Durante los últimos años, y no sólo por cuenta de la orientación de la política exterior de los Estados Unidos bajo la administración Trump (también tiene que ver en ello el “putinismo” tanto como el aventurerismo de algunos Estados en distintas regiones del mundo, y el ascenso de gobiernos nacionalistas en varias naciones), se ha hecho usual hablar de la crisis del multilateralismo y del orden mundial liberal. Esas conversaciones son algo más que ruido diplomático y académico y deberían ser tomadas en serio. Ya se sabe qué pasa cuando el multilateralismo -en ausencia de otra alternativa efectiva- entra en crisis.

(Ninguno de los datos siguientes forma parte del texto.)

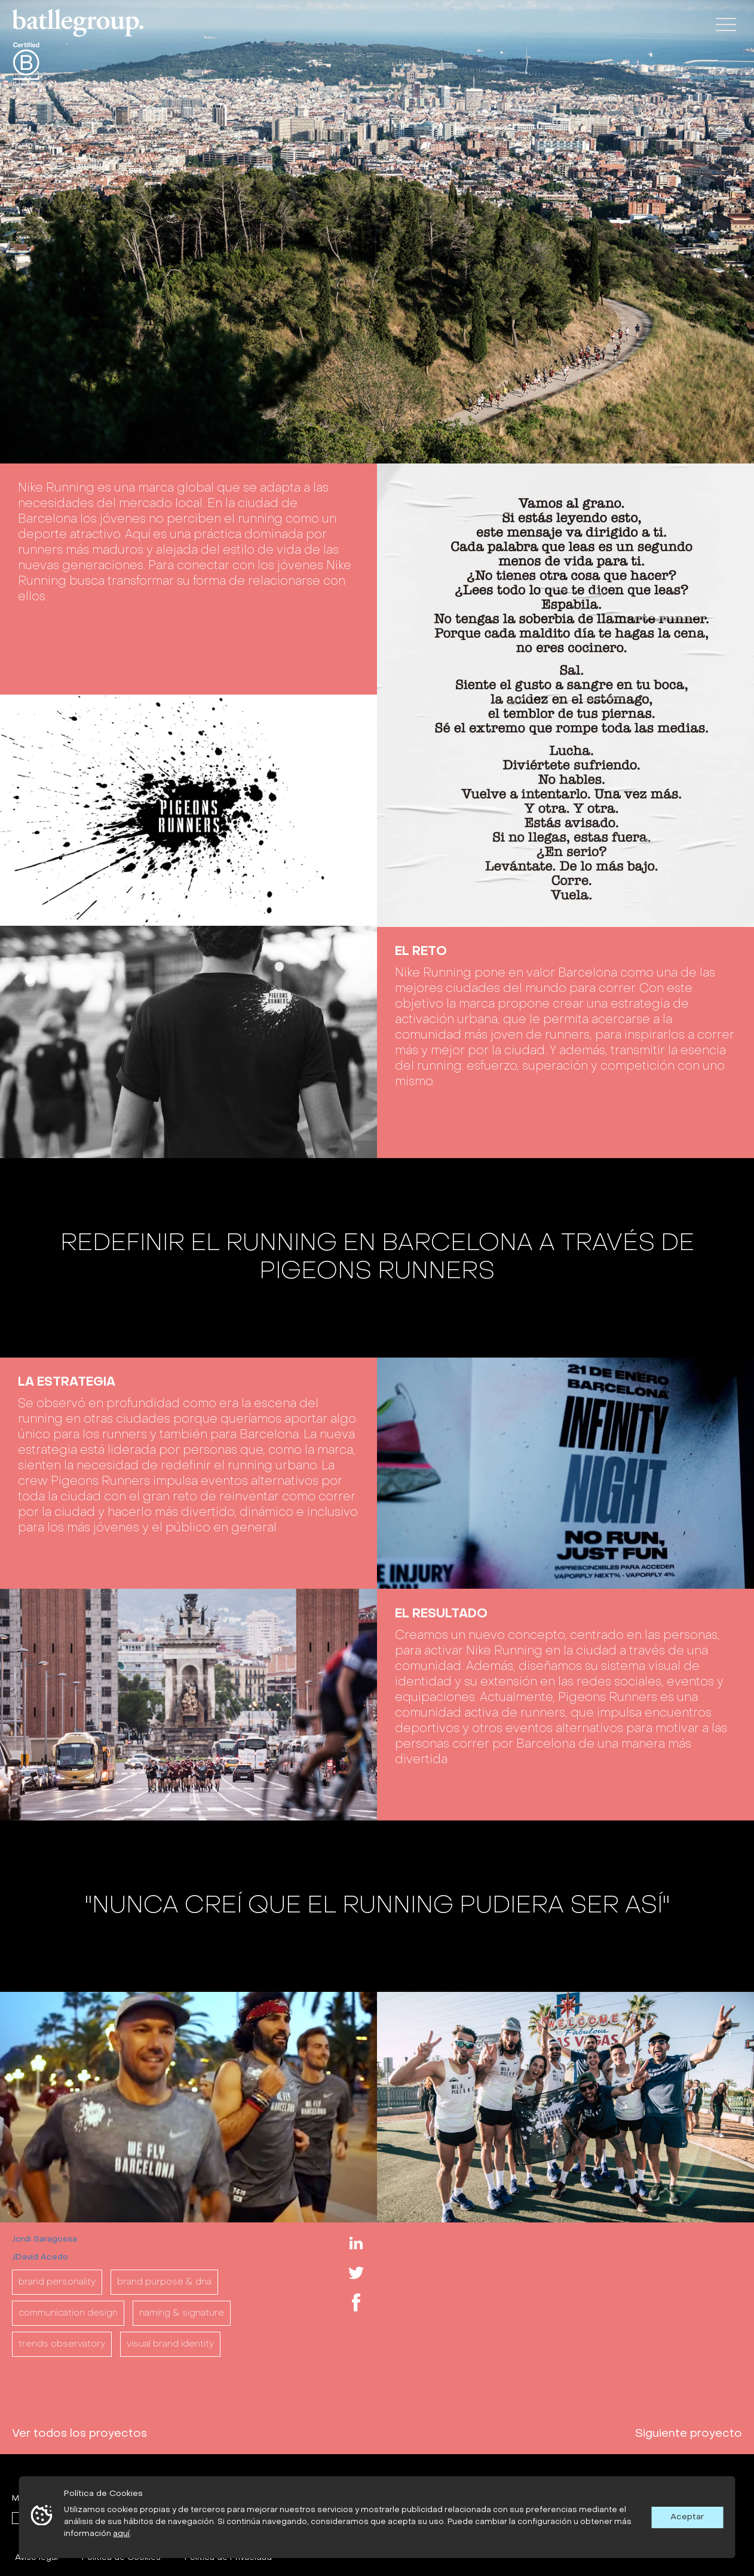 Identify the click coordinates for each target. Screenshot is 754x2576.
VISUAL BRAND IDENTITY (170, 2344)
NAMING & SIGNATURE (181, 2313)
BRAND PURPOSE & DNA (164, 2282)
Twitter (356, 2273)
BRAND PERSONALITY (57, 2282)
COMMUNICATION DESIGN (68, 2313)
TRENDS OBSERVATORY (62, 2344)
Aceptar (687, 2517)
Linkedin (356, 2243)
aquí (121, 2534)
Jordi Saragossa (44, 2239)
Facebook (356, 2302)
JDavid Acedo (40, 2257) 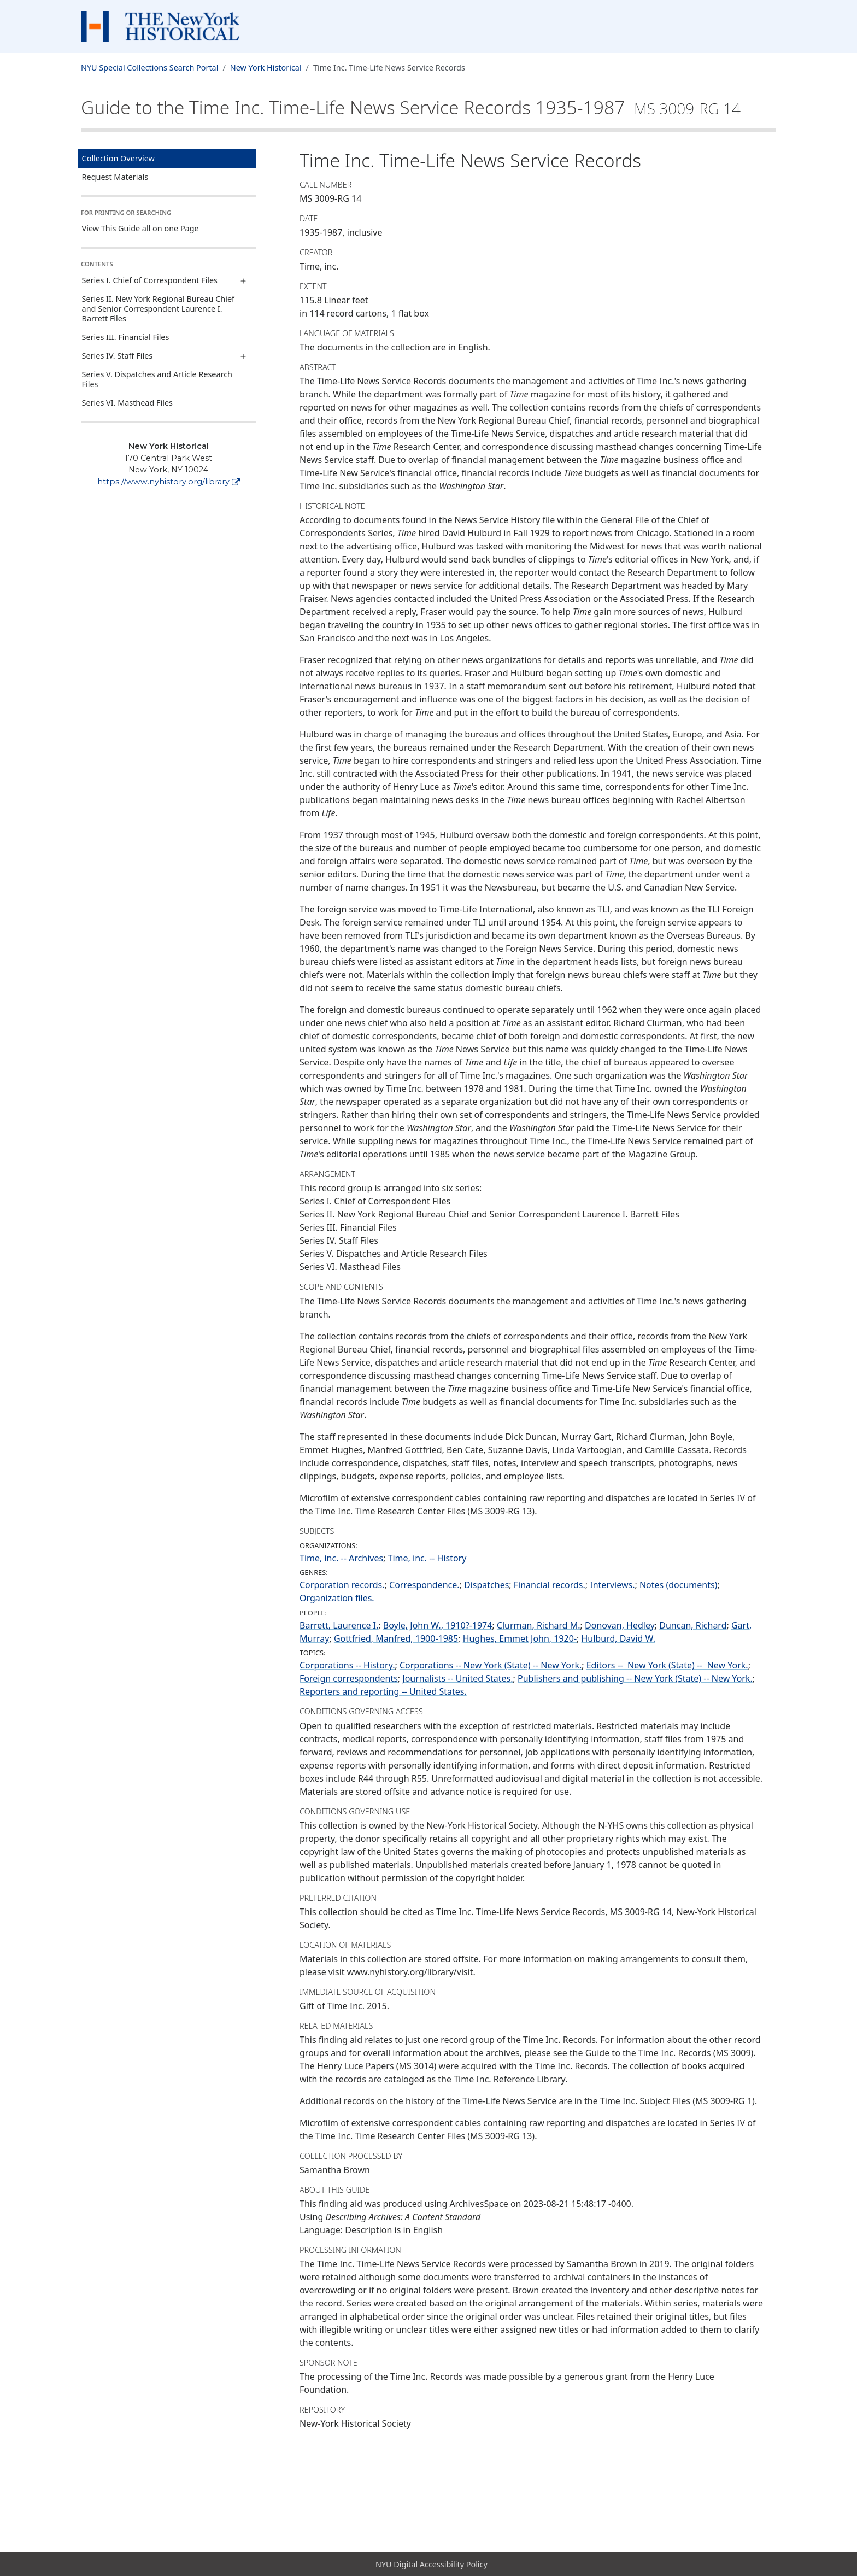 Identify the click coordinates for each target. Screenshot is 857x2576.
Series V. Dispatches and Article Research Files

No se trata de idolatría ni fetichismo, ni de atribuirle al multilateralismo el poder de una panacea. Se trata de reconocer su necesidad tanto como sus virtudes, y tener conciencia de sus deficiencias -las que resultan tanto de la anemia como de la hipertrofia-. Se trata de leer, con prudencia y una perspectiva realista, la experiencia que ofrece la historia para promover un multilateralismo que sea política y materialmente posible -quizá menos ambicioso, menos formal y menos dogmático-, pero potencialmente más efectivo.